[About this task] Using the listing below, select the lines with the word "repositories" and copy them.
+++
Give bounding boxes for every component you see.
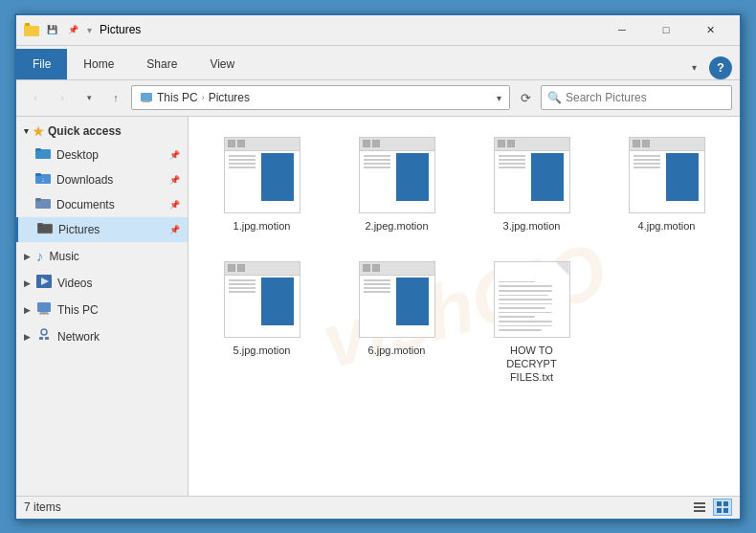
- svg-rect-6: [35, 148, 41, 151]
- quickaccess-chevron-icon: ▾: [24, 126, 29, 136]
- svg-rect-24: [694, 502, 705, 504]
- maximize-button[interactable]: □: [644, 14, 688, 45]
- tab-file[interactable]: File: [16, 49, 67, 79]
- file-item-3[interactable]: 3.jpg.motion: [470, 128, 593, 241]
- back-button[interactable]: ‹: [24, 86, 47, 109]
- svg-rect-3: [141, 93, 152, 101]
- address-bar: ‹ › ▾ ↑ This PC › Pictures ▾ ⟳ 🔍: [16, 80, 740, 117]
- sidebar-item-desktop[interactable]: Desktop 📌: [16, 143, 188, 167]
- documents-icon: [35, 196, 51, 212]
- tab-share[interactable]: Share: [130, 49, 193, 79]
- videos-chevron-icon: ▶: [24, 278, 31, 288]
- window-title: Pictures: [100, 23, 600, 36]
- network-chevron-icon: ▶: [24, 332, 31, 342]
- pin-icon-pictures: 📌: [169, 225, 180, 234]
- pin-icon-downloads: 📌: [169, 175, 180, 185]
- file-item-5[interactable]: 5.jpg.motion: [200, 253, 323, 393]
- sidebar-item-pictures[interactable]: Pictures 📌: [16, 217, 188, 242]
- file-thumb-2: [359, 137, 435, 213]
- explorer-window: 💾 📌 ▾ Pictures ─ □ ✕ File Home Share Vie…: [14, 13, 742, 521]
- tab-view[interactable]: View: [193, 49, 251, 79]
- sidebar-item-music[interactable]: ▶ ♪ Music: [16, 244, 188, 269]
- sidebar-header-quickaccess[interactable]: ▾ ★ Quick access: [16, 121, 188, 143]
- music-icon: ♪: [36, 248, 44, 264]
- file-name-4: 4.jpg.motion: [638, 219, 696, 233]
- file-thumb-7: [494, 261, 570, 338]
- file-thumb-1: [224, 137, 300, 213]
- sidebar-item-music-label: Music: [50, 250, 79, 263]
- path-arrow-1: ›: [202, 93, 205, 102]
- pin-icon-documents: 📌: [169, 200, 180, 210]
- large-icons-view-icon: [716, 500, 729, 514]
- downloads-icon: ↓: [35, 171, 51, 188]
- file-item-2[interactable]: 2.jpeg.motion: [335, 128, 458, 241]
- help-button[interactable]: ?: [709, 56, 732, 79]
- svg-rect-19: [39, 313, 49, 315]
- file-name-3: 3.jpg.motion: [503, 219, 561, 233]
- path-pictures[interactable]: Pictures: [209, 91, 250, 104]
- pin-icon: 📌: [169, 150, 180, 160]
- forward-button[interactable]: ›: [51, 86, 74, 109]
- sidebar-item-downloads[interactable]: ↓ Downloads 📌: [16, 167, 188, 192]
- sidebar-section-network: ▶ Network: [16, 324, 188, 349]
- svg-rect-27: [717, 501, 722, 506]
- address-path[interactable]: This PC › Pictures ▾: [131, 85, 510, 110]
- title-bar-icons: 💾 📌 ▾: [24, 21, 92, 38]
- sidebar-quickaccess-label: Quick access: [48, 124, 122, 138]
- file-grid: 1.jpg.motion 2.jpeg.motion: [200, 128, 728, 393]
- thispc-chevron-icon: ▶: [24, 305, 31, 315]
- svg-rect-23: [45, 337, 49, 340]
- toolbar-save-button[interactable]: 💾: [43, 21, 60, 38]
- sidebar-item-network[interactable]: ▶ Network: [16, 324, 188, 349]
- refresh-button[interactable]: ⟳: [514, 86, 537, 109]
- file-name-6: 6.jpg.motion: [368, 344, 426, 357]
- svg-rect-29: [717, 508, 722, 513]
- sidebar-item-videos[interactable]: ▶ Videos: [16, 271, 188, 296]
- view-controls: [690, 499, 732, 516]
- file-thumb-5: [224, 261, 300, 338]
- quickaccess-star-icon: ★: [33, 124, 44, 139]
- path-thispc-icon: [140, 91, 153, 104]
- ribbon-tabs: File Home Share View ▾ ?: [16, 46, 740, 80]
- desktop-folder-icon: [35, 146, 51, 163]
- ribbon-collapse-button[interactable]: ▾: [682, 56, 705, 79]
- large-icons-view-button[interactable]: [713, 499, 732, 516]
- search-icon: 🔍: [547, 91, 562, 104]
- sidebar-item-thispc[interactable]: ▶ This PC: [16, 298, 188, 322]
- sidebar-item-documents[interactable]: Documents 📌: [16, 192, 188, 217]
- music-chevron-icon: ▶: [24, 252, 31, 261]
- up-button[interactable]: ↑: [104, 86, 127, 109]
- file-thumb-6: [359, 261, 435, 338]
- svg-rect-4: [143, 100, 150, 102]
- path-thispc[interactable]: This PC: [157, 91, 198, 104]
- toolbar-dropdown-arrow[interactable]: ▾: [87, 25, 92, 35]
- close-button[interactable]: ✕: [688, 14, 732, 45]
- item-count: 7 items: [24, 500, 61, 514]
- file-item-6[interactable]: 6.jpg.motion: [335, 253, 458, 393]
- sidebar: ▾ ★ Quick access Desktop 📌 ↓ Do: [16, 117, 189, 496]
- svg-rect-25: [694, 506, 705, 508]
- file-item-4[interactable]: 4.jpg.motion: [605, 128, 728, 241]
- search-box[interactable]: 🔍: [541, 85, 732, 110]
- main-area: ▾ ★ Quick access Desktop 📌 ↓ Do: [16, 117, 740, 496]
- pictures-icon: [37, 221, 53, 237]
- minimize-button[interactable]: ─: [600, 14, 644, 45]
- file-item-1[interactable]: 1.jpg.motion: [200, 128, 323, 241]
- sidebar-item-documents-label: Documents: [56, 198, 115, 211]
- search-input[interactable]: [566, 91, 725, 104]
- svg-rect-28: [723, 501, 728, 506]
- tab-home[interactable]: Home: [67, 49, 130, 79]
- sidebar-section-music: ▶ ♪ Music: [16, 244, 188, 269]
- path-dropdown-arrow[interactable]: ▾: [497, 93, 501, 103]
- sidebar-section-quickaccess: ▾ ★ Quick access Desktop 📌 ↓ Do: [16, 121, 188, 242]
- sidebar-item-thispc-label: This PC: [57, 303, 99, 317]
- file-item-7[interactable]: HOW TO DECRYPT FILES.txt: [470, 253, 593, 393]
- sidebar-section-thispc: ▶ This PC: [16, 298, 188, 322]
- file-thumb-4: [629, 137, 705, 213]
- svg-rect-26: [694, 510, 705, 512]
- list-view-button[interactable]: [690, 499, 709, 516]
- recent-locations-button[interactable]: ▾: [78, 86, 100, 109]
- window-folder-icon: [24, 22, 39, 37]
- file-area: vishCIO 1.jpg.motion: [189, 117, 740, 496]
- toolbar-pin-button[interactable]: 📌: [64, 21, 81, 38]
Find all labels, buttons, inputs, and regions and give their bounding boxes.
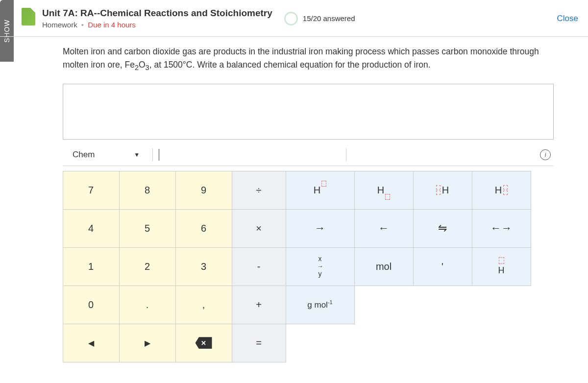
key-superscript[interactable]: H	[286, 171, 355, 210]
mode-label: Chem	[73, 150, 95, 160]
key-gmol-label: g mol	[307, 300, 328, 310]
keypad: 7 8 9 ÷ H H H H 4 5 6 × → ← ⇋ ←→ 1 2 3 -…	[63, 171, 554, 362]
question-mid: O	[139, 60, 146, 70]
answer-input[interactable]	[63, 84, 554, 140]
key-minus[interactable]: -	[232, 247, 286, 286]
key-empty	[354, 324, 414, 362]
placeholder-box-icon	[503, 191, 508, 195]
show-sidebar-tab[interactable]: SHOW	[0, 0, 14, 62]
key-0[interactable]: 0	[63, 286, 120, 324]
assignment-icon	[22, 8, 35, 25]
key-8[interactable]: 8	[119, 171, 176, 210]
placeholder-box-icon	[503, 185, 508, 190]
header-divider	[0, 36, 588, 37]
key-stacked-label: H	[498, 265, 505, 276]
key-7[interactable]: 7	[63, 171, 120, 210]
key-arrow-right[interactable]: →	[286, 209, 355, 248]
key-isotope-pre[interactable]: H	[413, 171, 472, 210]
assignment-subtitle: Homework • Due in 4 hours	[42, 21, 272, 29]
key-empty	[472, 324, 531, 362]
info-icon[interactable]: i	[540, 149, 551, 160]
key-dot[interactable]: .	[119, 286, 176, 324]
key-stacked-placeholder[interactable]: H	[472, 247, 531, 286]
key-isotope-post[interactable]: H	[472, 171, 531, 210]
key-isotope-post-label: H	[495, 185, 502, 196]
question-post: , at 1500°C. Write a balanced chemical e…	[149, 60, 431, 70]
editor-toolbar: Chem ▼ i	[63, 144, 554, 166]
key-9[interactable]: 9	[175, 171, 232, 210]
toolbar-separator	[152, 148, 153, 161]
key-cursor-right[interactable]: ▶	[119, 324, 176, 362]
key-gmol-sup: -1	[328, 299, 333, 305]
key-gmol[interactable]: g mol-1	[286, 286, 355, 324]
toolbar-separator-right	[346, 148, 346, 161]
key-4[interactable]: 4	[63, 209, 120, 248]
key-isotope-pre-label: H	[442, 185, 449, 196]
key-subscript[interactable]: H	[354, 171, 414, 210]
assignment-title: Unit 7A: RA--Chemical Reactions and Stoi…	[42, 8, 272, 19]
header: Unit 7A: RA--Chemical Reactions and Stoi…	[42, 8, 578, 29]
placeholder-box-icon	[499, 257, 504, 264]
content-area: Molten iron and carbon dioxide gas are p…	[63, 45, 554, 362]
key-cond-arrow: →	[317, 263, 323, 270]
key-equilibrium[interactable]: ⇋	[413, 209, 472, 248]
key-6[interactable]: 6	[175, 209, 232, 248]
placeholder-box-icon	[436, 191, 441, 195]
key-superscript-label: H	[314, 185, 320, 196]
progress-indicator: 15/20 answered	[284, 12, 355, 25]
backspace-icon: ✕	[196, 337, 212, 349]
progress-text: 15/20 answered	[303, 14, 355, 23]
key-cond-bottom: y	[318, 270, 322, 278]
key-empty	[286, 324, 355, 362]
cursor-indicator	[159, 149, 159, 161]
key-prime[interactable]: '	[413, 247, 472, 286]
key-equals[interactable]: =	[232, 324, 286, 362]
question-text: Molten iron and carbon dioxide gas are p…	[63, 45, 554, 73]
key-multiply[interactable]: ×	[232, 209, 286, 248]
placeholder-box-icon	[385, 194, 390, 200]
due-text: Due in 4 hours	[88, 21, 136, 29]
key-reaction-condition[interactable]: x → y	[286, 247, 355, 286]
key-5[interactable]: 5	[119, 209, 176, 248]
placeholder-box-icon	[321, 181, 326, 187]
key-empty	[413, 286, 472, 324]
header-titles: Unit 7A: RA--Chemical Reactions and Stoi…	[42, 8, 272, 29]
assignment-type: Homework	[42, 21, 77, 29]
question-sub1: 2	[135, 64, 139, 72]
key-empty	[472, 286, 531, 324]
key-divide[interactable]: ÷	[232, 171, 286, 210]
chevron-down-icon: ▼	[134, 151, 140, 158]
key-plus[interactable]: +	[232, 286, 286, 324]
key-resonance[interactable]: ←→	[472, 209, 531, 248]
key-empty	[413, 324, 472, 362]
key-subscript-label: H	[377, 185, 384, 196]
key-cond-top: x	[318, 255, 322, 263]
placeholder-box-icon	[436, 185, 441, 190]
key-2[interactable]: 2	[119, 247, 176, 286]
key-comma[interactable]: ,	[175, 286, 232, 324]
progress-ring-icon	[284, 12, 298, 25]
key-3[interactable]: 3	[175, 247, 232, 286]
key-cursor-left[interactable]: ◀	[63, 324, 120, 362]
question-sub2: 3	[146, 64, 149, 72]
key-1[interactable]: 1	[63, 247, 120, 286]
key-arrow-left[interactable]: ←	[354, 209, 414, 248]
key-mol[interactable]: mol	[354, 247, 414, 286]
mode-dropdown[interactable]: Chem ▼	[66, 147, 147, 163]
close-button[interactable]: Close	[557, 14, 578, 24]
key-backspace[interactable]: ✕	[175, 324, 232, 362]
separator-dot: •	[81, 21, 84, 29]
key-empty	[354, 286, 414, 324]
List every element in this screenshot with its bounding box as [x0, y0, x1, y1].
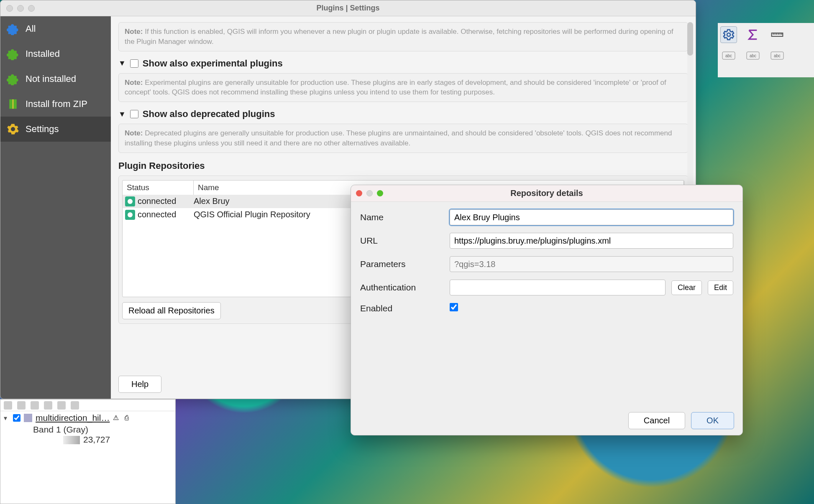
- experimental-checkbox[interactable]: [130, 59, 138, 68]
- url-input[interactable]: [450, 233, 733, 249]
- right-toolbar: abc abc abc: [718, 23, 814, 77]
- toolbar-icon[interactable]: [17, 401, 26, 410]
- puzzle-icon: [6, 72, 20, 86]
- svg-text:abc: abc: [774, 53, 781, 58]
- status-text: connected: [138, 210, 176, 219]
- experimental-note: Note: Experimental plugins are generally…: [118, 73, 688, 102]
- warning-icon: ⚠: [113, 414, 121, 422]
- label-authentication: Authentication: [360, 283, 444, 293]
- authentication-input[interactable]: [450, 280, 666, 295]
- note-text: Experimental plugins are generally unsui…: [125, 79, 666, 97]
- ok-button[interactable]: OK: [691, 412, 734, 429]
- enabled-checkbox[interactable]: [450, 303, 458, 311]
- deprecated-checkbox[interactable]: [130, 110, 138, 118]
- toolbar-icon[interactable]: [71, 401, 79, 410]
- zip-icon: [6, 97, 20, 111]
- note-text: Deprecated plugins are generally unsuita…: [125, 129, 672, 147]
- layer-name: multidirection_hil…: [36, 413, 110, 423]
- layer-value: 23,727: [83, 435, 110, 444]
- note-prefix: Note:: [125, 79, 143, 87]
- label-enabled: Enabled: [360, 303, 444, 313]
- dialog-titlebar: Repository details: [351, 185, 742, 202]
- svg-point-11: [128, 212, 133, 217]
- col-status[interactable]: Status: [123, 181, 194, 195]
- deprecated-section-head: ▼ Show also deprecated plugins: [118, 109, 688, 120]
- gradient-swatch: [63, 436, 80, 444]
- deprecated-label: Show also deprecated plugins: [143, 109, 275, 120]
- layer-value-row: 23,727: [0, 435, 175, 445]
- abc-icon: abc: [746, 49, 760, 62]
- note-prefix: Note:: [125, 129, 143, 137]
- sigma-icon: [746, 28, 760, 41]
- puzzle-icon: [6, 47, 20, 61]
- window-title: Plugins | Settings: [0, 4, 696, 13]
- abc-icon: abc: [722, 49, 735, 62]
- parameters-input: [450, 256, 733, 272]
- edit-button[interactable]: Edit: [708, 280, 733, 295]
- abc-button-1[interactable]: abc: [720, 47, 737, 64]
- cancel-button[interactable]: Cancel: [628, 412, 685, 429]
- dialog-title: Repository details: [351, 188, 742, 198]
- experimental-section-head: ▼ Show also experimental plugins: [118, 58, 688, 69]
- toolbar-icon[interactable]: [4, 401, 12, 410]
- experimental-label: Show also experimental plugins: [143, 58, 283, 69]
- sidebar-item-label: Not installed: [26, 74, 76, 84]
- sidebar: All Installed Not installed Install from…: [0, 16, 111, 399]
- sidebar-item-settings[interactable]: Settings: [0, 117, 111, 142]
- layer-extra-icon: ⎙: [125, 414, 129, 422]
- expand-icon[interactable]: ▾: [4, 414, 10, 422]
- sidebar-item-not-installed[interactable]: Not installed: [0, 66, 111, 92]
- collapse-icon[interactable]: ▼: [118, 110, 126, 119]
- toolbar-icon[interactable]: [44, 401, 52, 410]
- help-button[interactable]: Help: [118, 376, 161, 393]
- ruler-button[interactable]: [769, 26, 786, 43]
- clear-button[interactable]: Clear: [671, 280, 702, 295]
- svg-point-0: [727, 33, 730, 36]
- sigma-button[interactable]: [745, 26, 761, 43]
- abc-icon: abc: [770, 49, 784, 62]
- sidebar-item-label: All: [26, 23, 36, 34]
- updates-note: Note: If this function is enabled, QGIS …: [118, 22, 688, 51]
- abc-button-3[interactable]: abc: [769, 47, 786, 64]
- layer-band: Band 1 (Gray): [0, 425, 175, 435]
- sidebar-item-install-zip[interactable]: Install from ZIP: [0, 92, 111, 117]
- label-parameters: Parameters: [360, 259, 444, 269]
- gear-icon: [722, 28, 735, 41]
- note-prefix: Note:: [125, 28, 143, 36]
- raster-layer-icon: [24, 414, 32, 422]
- label-name: Name: [360, 212, 444, 222]
- svg-text:abc: abc: [725, 53, 732, 58]
- deprecated-note: Note: Deprecated plugins are generally u…: [118, 124, 688, 153]
- status-text: connected: [138, 196, 176, 206]
- collapse-icon[interactable]: ▼: [118, 59, 126, 68]
- connected-icon: [125, 196, 135, 206]
- repository-details-dialog: Repository details Name URL Parameters A…: [351, 185, 743, 435]
- abc-button-2[interactable]: abc: [745, 47, 761, 64]
- dialog-form: Name URL Parameters Authentication Clear…: [351, 202, 742, 321]
- connected-icon: [125, 210, 135, 220]
- sidebar-item-label: Settings: [26, 124, 59, 135]
- sidebar-item-all[interactable]: All: [0, 16, 111, 41]
- titlebar: Plugins | Settings: [0, 0, 696, 16]
- puzzle-icon: [6, 22, 20, 36]
- gear-button[interactable]: [720, 26, 737, 43]
- label-url: URL: [360, 236, 444, 246]
- layers-toolbar: [0, 400, 175, 411]
- toolbar-icon[interactable]: [57, 401, 66, 410]
- name-input[interactable]: [450, 209, 733, 225]
- ruler-icon: [770, 28, 784, 41]
- note-text: If this function is enabled, QGIS will i…: [125, 28, 673, 46]
- sidebar-item-label: Installed: [26, 48, 60, 59]
- scrollbar-thumb[interactable]: [687, 22, 693, 56]
- toolbar-icon[interactable]: [31, 401, 39, 410]
- reload-repositories-button[interactable]: Reload all Repositories: [122, 302, 221, 319]
- layer-row[interactable]: ▾ multidirection_hil… ⚠ ⎙: [0, 411, 175, 425]
- sidebar-item-label: Install from ZIP: [26, 99, 87, 109]
- gear-icon: [6, 122, 20, 136]
- sidebar-item-installed[interactable]: Installed: [0, 41, 111, 66]
- svg-text:abc: abc: [750, 53, 756, 58]
- svg-point-9: [128, 199, 133, 204]
- layer-visibility-checkbox[interactable]: [13, 414, 20, 422]
- repositories-title: Plugin Repositories: [118, 160, 688, 171]
- layers-panel: ▾ multidirection_hil… ⚠ ⎙ Band 1 (Gray) …: [0, 399, 176, 504]
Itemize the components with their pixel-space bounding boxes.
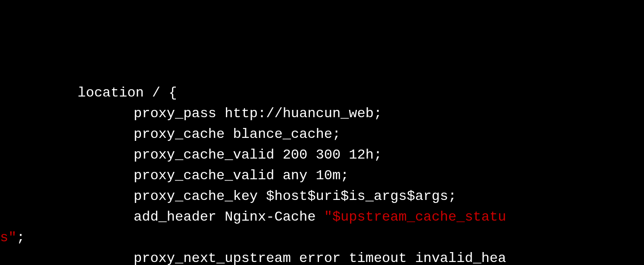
code-line-proxy-cache-valid-1: proxy_cache_valid 200 300 12h; [0,145,644,165]
code-line-proxy-cache-key: proxy_cache_key $host$uri$is_args$args; [0,186,644,207]
string-literal-part1: "$upstream_cache_statu [324,209,506,225]
code-line-proxy-cache-valid-2: proxy_cache_valid any 10m; [0,165,644,186]
code-line-location: location / { [0,83,644,103]
string-literal-part2: s" [0,230,16,246]
add-header-text: add_header Nginx-Cache [134,209,324,225]
code-line-proxy-pass: proxy_pass http://huancun_web; [0,103,644,124]
terminal-code-editor[interactable]: location / {proxy_pass http://huancun_we… [0,83,644,265]
semicolon: ; [16,230,25,246]
code-line-add-header: add_header Nginx-Cache "$upstream_cache_… [0,207,644,228]
code-line-proxy-next-upstream: proxy_next_upstream error timeout invali… [0,248,644,265]
code-line-add-header-wrap: s"; [0,228,644,248]
code-line-proxy-cache: proxy_cache blance_cache; [0,124,644,145]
+++
[Written reply]
- reload-repositories-button[interactable]: Reload all Repositories: [122, 302, 221, 319]
- repositories-title: Plugin Repositories: [118, 160, 688, 171]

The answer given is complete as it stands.